After laying the foundations for the MP3 standard Professor Karlheinz Brandenburg continued to revolutionise the field of psychoacoustics and immersive sound. Now he wants to organise your music collection. Anna Mitchell catches up with a true audio industry pioneer.
Dieter Seitzer, a professor at the University of Erlangen, began researching methods in compressing music in 1977. Over time Seitzer came up with the idea that it might be possible to send music over ISDN lines. The concept was largely dismissed and Seitzer was repeatedly told it would not be possible. Undeterred he pushed on with his research and selected a PhD student to assist him. That student was Karlheinz Brandenburg.
“That was the starting point for my PhD work and for what later became the MP3,” interjects Professor Brandenburg. “Over time some 30 or 40 people had a part in the MP3 story but there was a core group of about five to ten that really drove the development.”
For his post doctorate studies Professor Brandenburg headed to the USA to further his work at AT&T Bell Laboratories. “This was an important time in the standards group,” notes the professor. “We did our first proposals for the Moving Pictures Experts Group.” The Moving Picture Experts Group (MPEG) is a working group of experts that was formed by ISO and IEC to set standards for audio and video compression and transmission.
As development continued Professor Brandenburg returned to Germany, driving the standard forward and lecturing at his old University, Erlangen.
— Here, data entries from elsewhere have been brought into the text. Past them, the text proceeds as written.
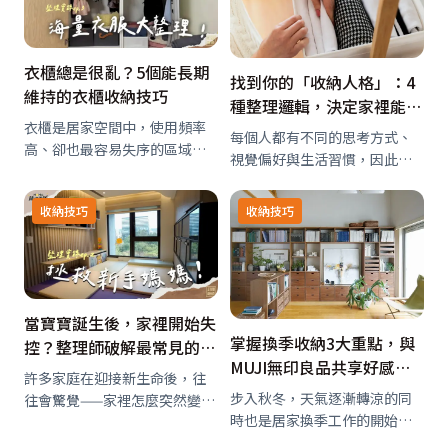
的生鮮食材，或是年節期間吃
阻，都是導致居家火災…
不完的年菜、…
衣櫃總是很亂？5個能長期
找到你的「收納人格」：4
維持的衣櫃收納技巧
種整理邏輯，決定家裡能不
衣櫃是居家空間中，使用頻率
能維持整齊
每個人都有不同的思考方式、
高、卻也最容易失序的區域。
視覺偏好與生活習慣，因此整
即使曾經整理過，仍常在日常
理方式也不完全相同。有些人
使用中逐漸回到雜亂狀態。問
喜歡東西看得到才安心，有些
收納技巧
收納技巧
題往往不在於收得不夠勤，而
人則不能看到任何雜亂；有人
是收納方式未能配合實際生活
分類到非常細緻，有人則覺得
習慣。
以大類別分類即可。
當寶寶誕生後，家裡開始失
掌握換季收納3大重點，與
控？整理師破解最常見的3
MUJI無印良品共享好感居
個亂象
許多家庭在迎接新生命後，往
家空間
步入秋冬，天氣逐漸轉涼的同
往會驚覺——家裡怎麼突然變得
時也是居家換季工作的開始，
那麼亂。明明每天都在收，桌
MUJI無印良品備妥各式收納家
上還是滿滿瓶罐與尿布；明明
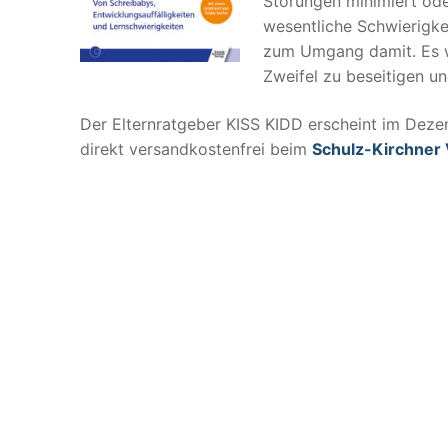
Störungen minimiert ode
wesentliche Schwierigke
zum Umgang damit. Es we
Zweifel zu beseitigen un
Der Elternratgeber KISS KIDD erscheint im Deze
direkt versandkostenfrei beim
Schulz-Kirchner 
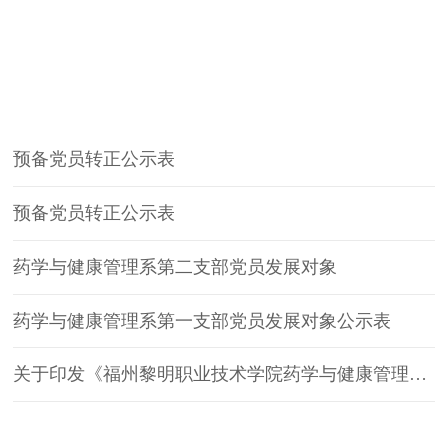
通知公告
预备党员转正公示表
预备党员转正公示表
药学与健康管理系第二支部党员发展对象
药学与健康管理系第一支部党员发展对象公示表
关于印发《福州黎明职业技术学院药学与健康管理系新一届学生干部任职名单（试用）》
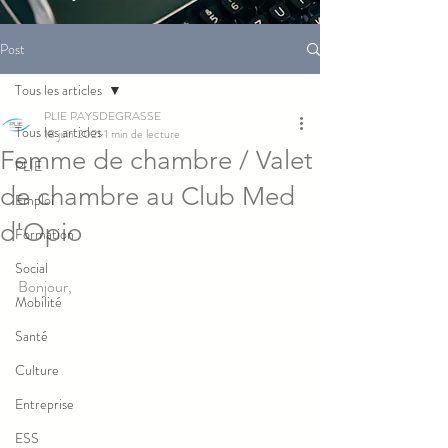
Post
Tous les articles
PLIE PAYSDEGRASSE
Tous les articles
18 juin 2021
1 min de lecture
Femme de chambre / Valet
PLIE
de chambre au Club Med
Emploi
d'Opio
Formation
Social
Bonjour,
Mobilité
Santé
Culture
Entreprise
ESS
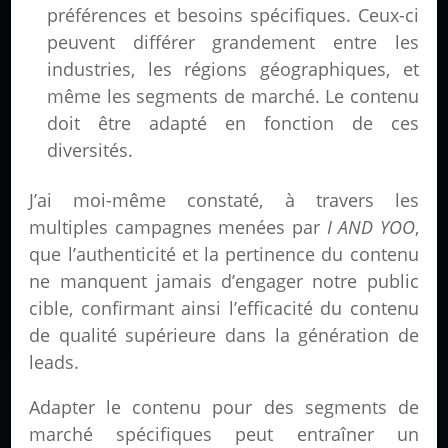
préférences et besoins spécifiques. Ceux-ci
peuvent différer grandement entre les
industries, les régions géographiques, et
même les segments de marché. Le contenu
doit être adapté en fonction de ces
diversités.
J’ai moi-même constaté, à travers les
multiples campagnes menées par
I AND YOO
,
que l’authenticité et la pertinence du contenu
ne manquent jamais d’engager notre public
cible, confirmant ainsi l’efficacité du contenu
de qualité supérieure dans la génération de
leads.
Adapter le contenu pour des segments de
marché spécifiques peut entraîner un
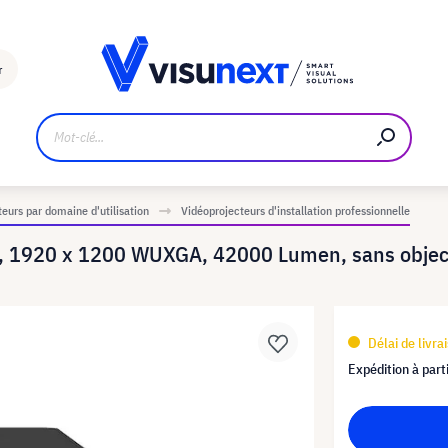
Fabricant
Téléchargements et kit de presse
r
eurs par domaine d'utilisation
Vidéoprojecteurs d'installation professionnelle
, 1920 x 1200 WUXGA, 42000 Lumen, sans object
Délai de livra
Expédition à part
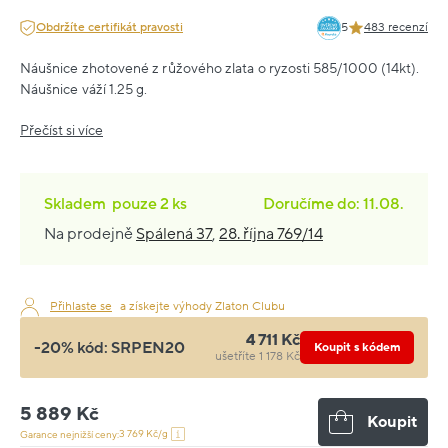
Obdržíte certifikát pravosti
5
483 recenzí
Náušnice zhotovené z růžového zlata o ryzosti 585/1000 (14kt).
Náušnice váží 1.25 g.
Přečíst si více
Skladem
pouze
2 ks
Doručíme do: 11.08.
Na prodejně
Spálená 37
,
28. října 769/14
Přihlaste se
a získejte výhody Zlaton Clubu
4 711 Kč
-20% kód:
SRPEN20
Koupit s kódem
ušetříte 1 178 Kč
5 889 Kč
Koupit
3 769 Kč/g
Garance nejnižší ceny:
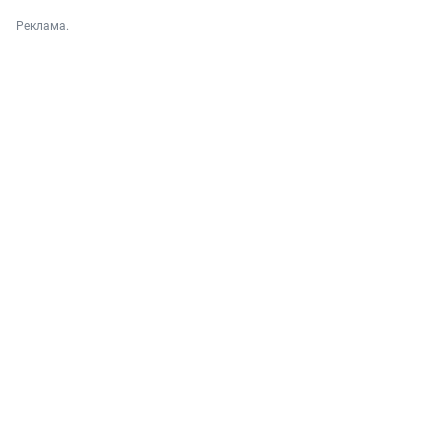
Реклама.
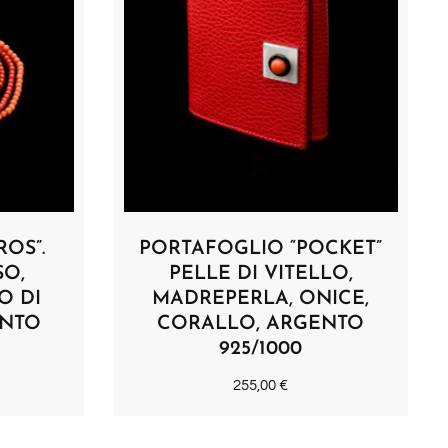
OS”.
PORTAFOGLIO “POCKET”
SO,
PELLE DI VITELLO,
O DI
MADREPERLA, ONICE,
ENTO
CORALLO, ARGENTO
925/1000
255,00
€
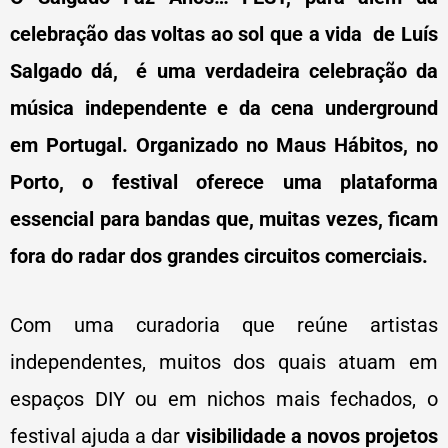
celebração das voltas ao sol que a vida de Luís
Salgado dá, é uma verdadeira celebração da
música independente e da cena underground
em Portugal. Organizado no Maus Hábitos, no
Porto, o festival oferece uma plataforma
essencial para bandas que, muitas vezes, ficam
fora do radar dos grandes circuitos comerciais.
Com uma curadoria que reúne artistas
independentes, muitos dos quais atuam em
espaços DIY ou em nichos mais fechados, o
festival ajuda a dar
visibilidade a novos projetos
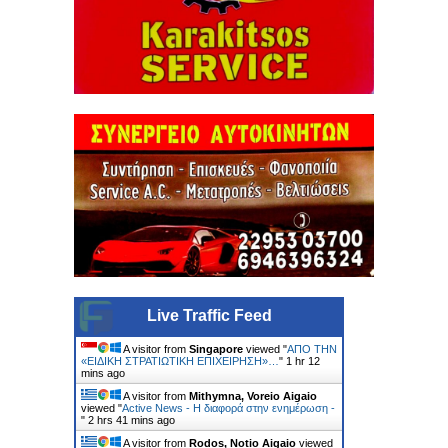
Live Traffic Feed
A visitor from
Singapore
viewed "
ΑΠΟ ΤΗΝ
«ΕΙΔΙΚΗ ΣΤΡΑΤΙΩΤΙΚΗ ΕΠΙΧΕΙΡΗΣΗ»…
"
1 hr 12
mins ago
A visitor from
Mithymna, Voreio Aigaio
viewed "
Active News - Η διαφορά στην ενημέρωση -
"
2 hrs 41 mins ago
A visitor from
Rodos, Notio Aigaio
viewed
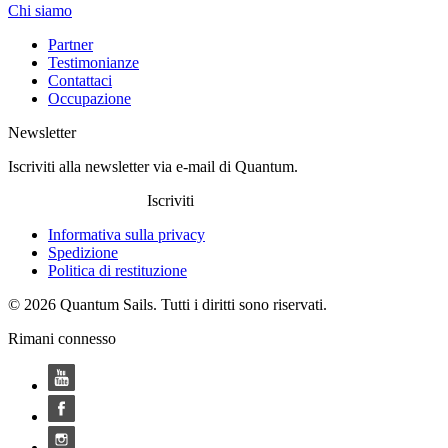
Chi siamo
Partner
Testimonianze
Contattaci
Occupazione
Newsletter
Iscriviti alla newsletter via e-mail di Quantum.
Iscriviti
Informativa sulla privacy
Spedizione
Politica di restituzione
© 2026 Quantum Sails. Tutti i diritti sono riservati.
Rimani connesso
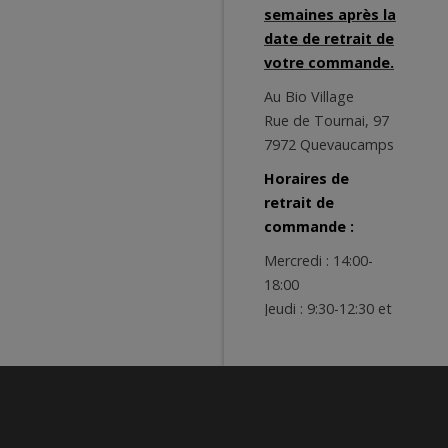
semaines après la
date de retrait de
votre commande.
Au Bio Village
Rue de Tournai, 97
7972 Quevaucamps
Horaires de
retrait de
commande :
Mercredi : 14:00-
18:00
Jeudi : 9:30-12:30 et
14:00-18:00
Vendredi : 9:00-
12:30 et 14:00-19:00
Samedi : 9:00-13:00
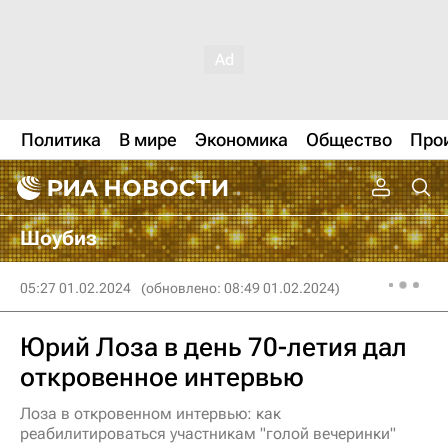
Политика
В мире
Экономика
Общество
Про
Шоубиз
05:27 01.02.2024
(обновлено: 08:49 01.02.2024)
Юрий Лоза в день 70-летия дал
откровенное интервью
Лоза в откровенном интервью: как
реабилитироваться участникам "голой вечеринки"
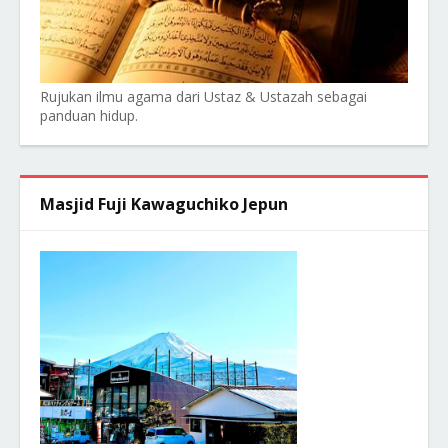
Rujukan ilmu agama dari Ustaz & Ustazah sebagai
panduan hidup.
Masjid Fuji Kawaguchiko Jepun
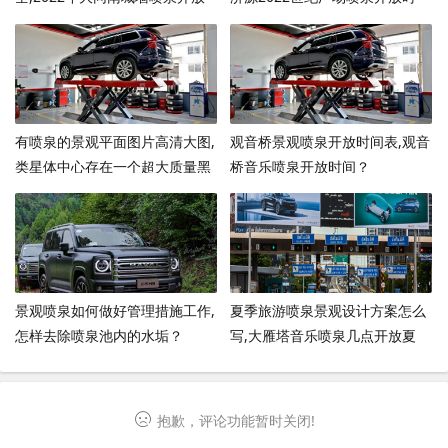
时间？
间？
有喷泉的景观平面图片高清大图,
观音桥景观喷泉开放时间表,观音
类星体中心存在一个超大质量黑
桥音乐喷泉开放时间？
洞，是怎么判断出来的？
景观喷泉如何做好管理措施工作,
夏季旅游喷泉景观设计方案怎么
怎样去除喷泉池内的水垢？
写,大雁塔音乐喷泉几点开放夏
季？
抱歉，评论功能暂时关闭!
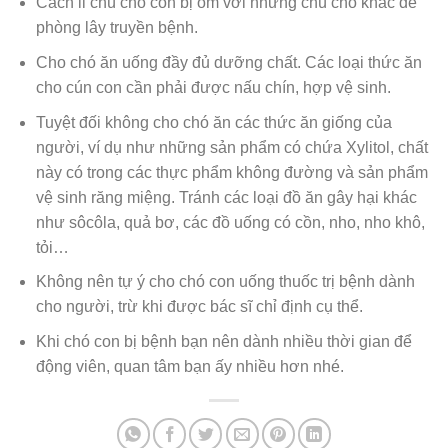
Cách li chú chó con bị ốm với những chú chó khác đề
phòng lây truyền bệnh.
Cho chó ăn uống đầy đủ dưỡng chất. Các loại thức ăn
cho cún con cần phải được nấu chín, hợp vệ sinh.
Tuyệt đối không cho chó ăn các thức ăn giống của
người, ví dụ như những sản phẩm có chứa Xylitol, chất
này có trong các thực phẩm không đường và sản phẩm
vệ sinh răng miệng. Tránh các loại đồ ăn gây hại khác
như sôcôla, quả bơ, các đồ uống có cồn, nho, nho khô,
tỏi…
Không nên tự ý cho chó con uống thuốc trị bệnh dành
cho người, trừ khi được bác sĩ chỉ định cụ thể.
Khi chó con bị bệnh bạn nên dành nhiều thời gian để
động viên, quan tâm bạn ấy nhiều hơn nhé.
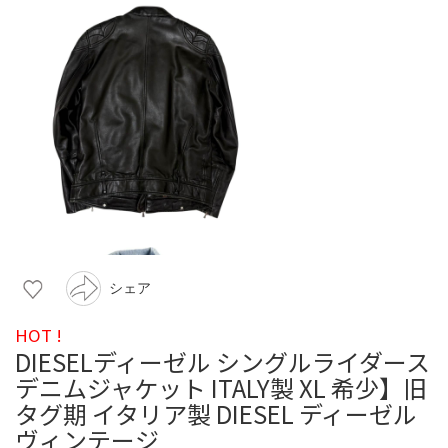
シェア
HOT !
DIESELディーゼル シングルライダース
デニムジャケット ITALY製 XL 希少】旧
タグ期 イタリア製 DIESEL ディーゼル
ヴィンテージ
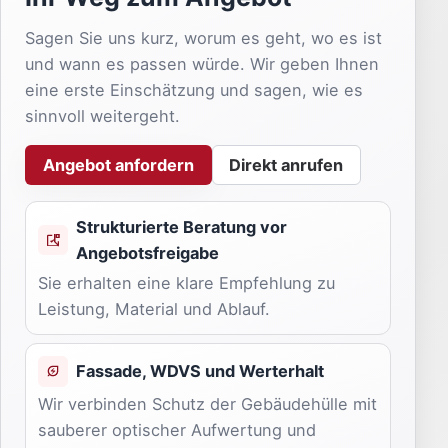
Sagen Sie uns kurz, worum es geht, wo es ist
und wann es passen würde. Wir geben Ihnen
eine erste Einschätzung und sagen, wie es
sinnvoll weitergeht.
Angebot anfordern
Direkt anrufen
Strukturierte Beratung vor
Angebotsfreigabe
Sie erhalten eine klare Empfehlung zu
Leistung, Material und Ablauf.
Fassade, WDVS und Werterhalt
Wir verbinden Schutz der Gebäudehülle mit
sauberer optischer Aufwertung und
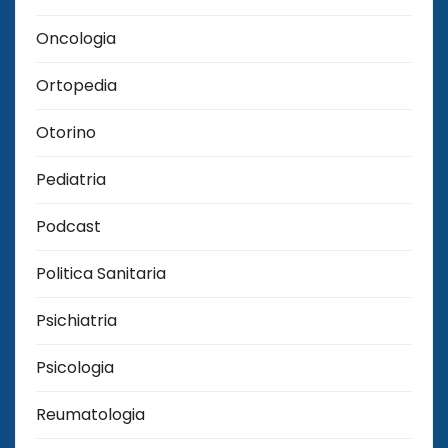
Oncologia
Ortopedia
Otorino
Pediatria
Podcast
Politica Sanitaria
Psichiatria
Psicologia
Reumatologia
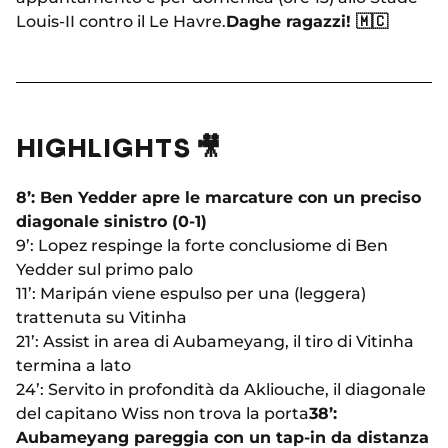
Louis-II contro il Le Havre.
Daghe ragazzi!
🇲🇨
HIGHLIGHTS 🎥
8’: Ben Yedder apre le marcature con un preciso
diagonale sinistro (0-1)
9’: Lopez respinge la forte conclusiome di Ben
Yedder sul primo palo
11’: Maripán viene espulso per una (leggera)
trattenuta su Vitinha
21’: Assist in area di Aubameyang, il tiro di Vitinha
termina a lato
24’: Servito in profondità da Akliouche, il diagonale
del capitano Wiss non trova la porta
38’:
Aubameyang pareggia con un tap-in da distanza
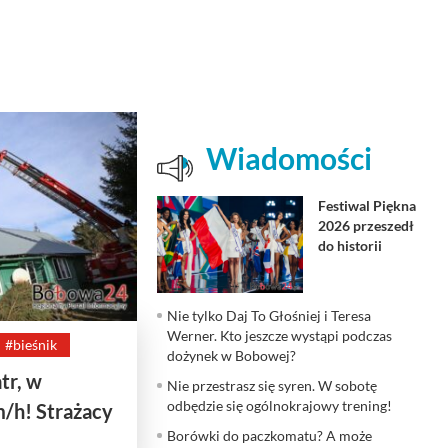
Wiadomości
Festiwal Piękna
2026 przeszedł
do historii
Nie tylko Daj To Głośniej i Teresa
Werner. Kto jeszcze wystąpi podczas
#bieśnik
dożynek w Bobowej?
tr, w
Nie przestrasz się syren. W sobotę
odbędzie się ogólnokrajowy trening!
/h! Strażacy
Borówki do paczkomatu? A może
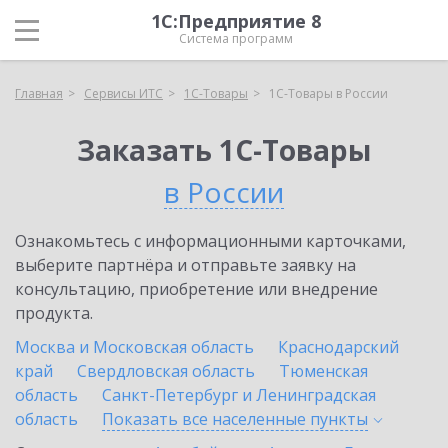
1С:Предприятие 8
Система программ
Главная
Сервисы ИТС
1С-Товары
1С-Товары в России
Заказать 1С-Товары
в России
Ознакомьтесь с информационными карточками,
выберите партнёра и отправьте заявку на
консультацию, приобретение или внедрение
продукта.
Москва и Московская область
Краснодарский
край
Свердловская область
Тюменская
область
Санкт-Петербург и Ленинградская
область
Показать все населенные
пункты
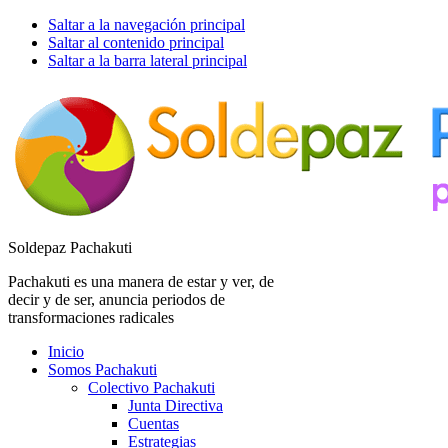
Saltar a la navegación principal
Saltar al contenido principal
Saltar a la barra lateral principal
Soldepaz Pachakuti
Pachakuti es una manera de estar y ver, de
decir y de ser, anuncia periodos de
transformaciones radicales
Inicio
Somos Pachakuti
Colectivo Pachakuti
Junta Directiva
Cuentas
Estrategias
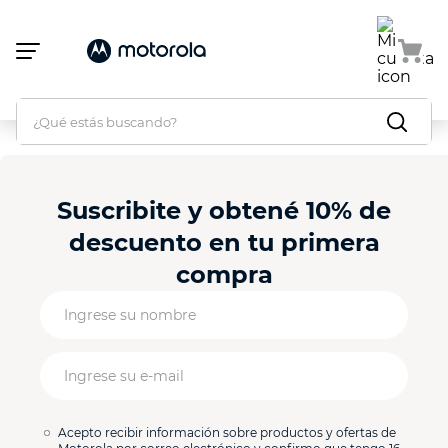
Atención:
Este
sitio
cuenta
con
un
¿Qué estás buscando?
sistema
de
accesibilidad.
Suscribite y obtené 10% de
descuento en tu primera
compra
Acepto recibir información sobre productos y ofertas de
Finally, in 1993 with the standard in place, the professor moved over to join his former mentor, Professor Seitzer, at the Fraunhofer Institute for Integrated Circuits. Here, he took up the role of head of audio and multimedia technologies.
“From that time on I was responsible for further developments and bringing all these technologies to market. Over time I was digging deep, doing a lot of simulation code and working with others on the standards, trying to push ideas out to the standards group. Later on I administered the group which worked on developments like AAC (Advanced Audio Coding) and at the same time was trying to push this MPEG Audio Layer 3 into the market.”
The rest, as they say, is history. MP3 is the most common standard for digital audio compression to enable transfer and playback of music on digital machines. The standard has pervaded modern life. Many people will happily refer to “their MP3 player” or “what’s in the MP3 charts” without ever thinking of the standard’s development and its beginnings with a professor and a PhD student at a university in Germany.
Now, Professor Brandenburg heads up the Ilmenau based Fraunhofer IDMT (Institute for Digital Media Technology), after helping to found the organisation in 2000. He describes his work as “building the cornerstones for future digital media” and is particularly passionate about the institute’s developments in Wave Field Synthesis.
“[Wave Field Synthesis] is an idea that originates from Delft University of Technology in the Netherlands,” explains the professor. “They started work on this more than 20 years ago and ten years later we picked it up.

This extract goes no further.